As one of those, the KGAG framework proposed by Kang et al (2023) consists of three key components:

(1) The context-relevant subgraph retriever retrieves a relevant subgraph Z from the overall knowledge graph G given the current dialogue history x. To do this, the model defines a retrieval score for each individual triplet z = (eh, r, et) in the knowledge graph, computed as the inner product between embeddings of the dialogue history x and the candidate triplet z. The triplet embeddings are generated using Graph Neural Networks (GNNs) to capture the relational structure of the knowledge graph. The retrieval distribution p(Z|x) is then computed as the product of the individual triplet retrieval scores p(z|x), allowing the model to retrieve only the most relevant subgraph Z for the given dialogue context.

(2) The model needs to encode the retrieved subgraph Z along with the text sequence x for the language model. A naive approach would be to simply prepend the tokens of entities and relations in Z to the input x, but this violates important properties like permutation invariance and relation inversion invariance. To address this, the paper proposes an “invariant and efficient” graph encoding method. It first sorts the unique entities in Z and encodes them, then applies a learned affine transformation to perturb the entity embeddings based on the graph structure. This satisfies the desired invariance properties while also being more computationally efficient than prepending all triplet tokens.

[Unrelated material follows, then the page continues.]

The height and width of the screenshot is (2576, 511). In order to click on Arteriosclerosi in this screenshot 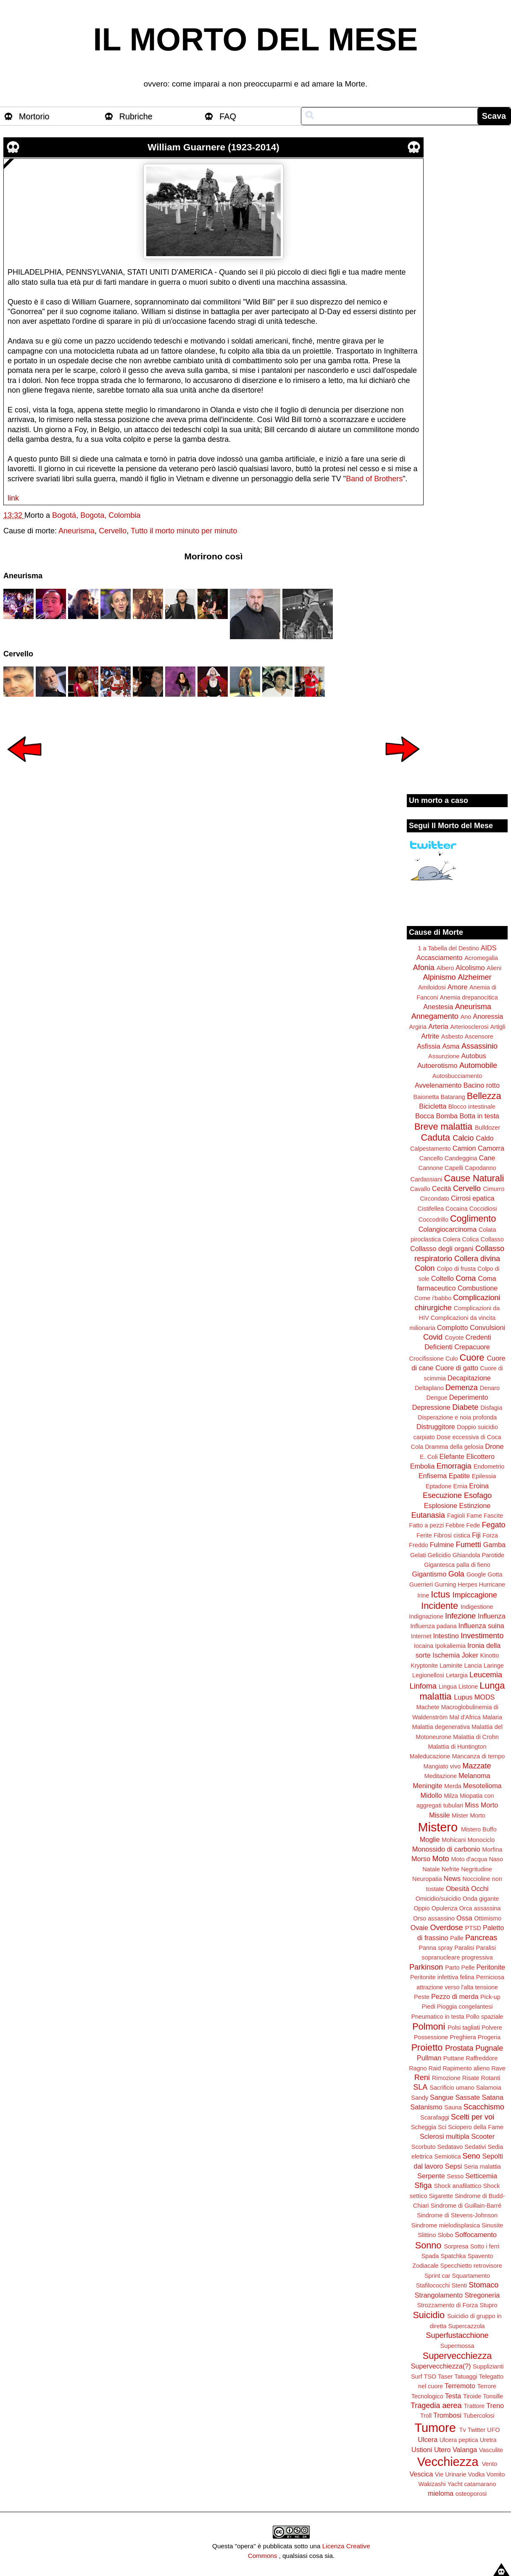, I will do `click(469, 1026)`.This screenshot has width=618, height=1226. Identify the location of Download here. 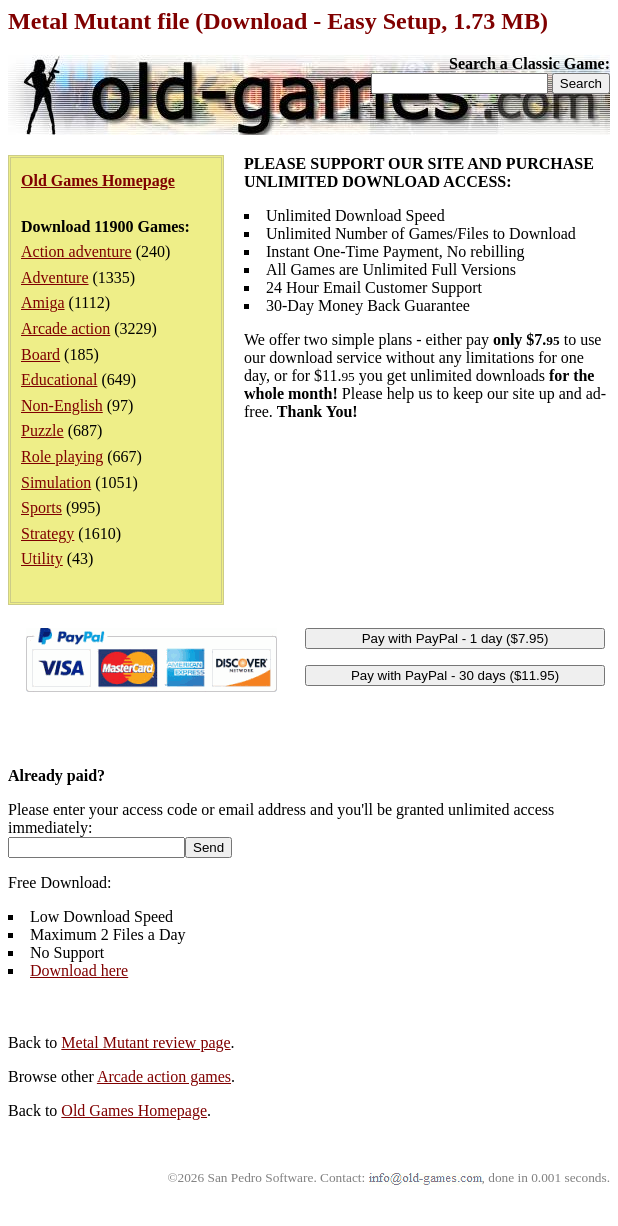
(79, 970).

(3) The model uses a contrastive learning objective to ensure the generated text is consistent with the retrieved subgraph Z. Specifically, it maximizes the similarity between the representations of the retrieved subgraph and the generated text, while minimizing the similarity to negative samples. This encourages the model to generate responses that faithfully reflect the factual knowledge contained in the retrieved subgraph.

By combining these three components — subgraph retrieval, invariant graph encoding, and graph-text contrastive learning — the KGAG framework can generate knowledge-grounded responses that are both fluent and factually accurate.

KGAG is particularly useful in dialogue systems, question answering, and other applications where generating informative and factually accurate responses is important. It can be applied in domains where there is access to a relevant knowledge graph, such as encyclopaedic knowledge, product information, or domain-specific facts. By combining the strengths of language models and structured knowledge, KGAG can produce responses that are both natural and trustworthy, making it a valuable tool for building intelligent conversational agents and knowledge-intensive applications.

Chain-of-Thought is a prompt engineering approach introduced by Wei et al in 2023. By providing the model with either instructions or few-shot examples of structured reasoning steps towards a problem solution, it reduces the complexity of the problem to be solved by the model significantly.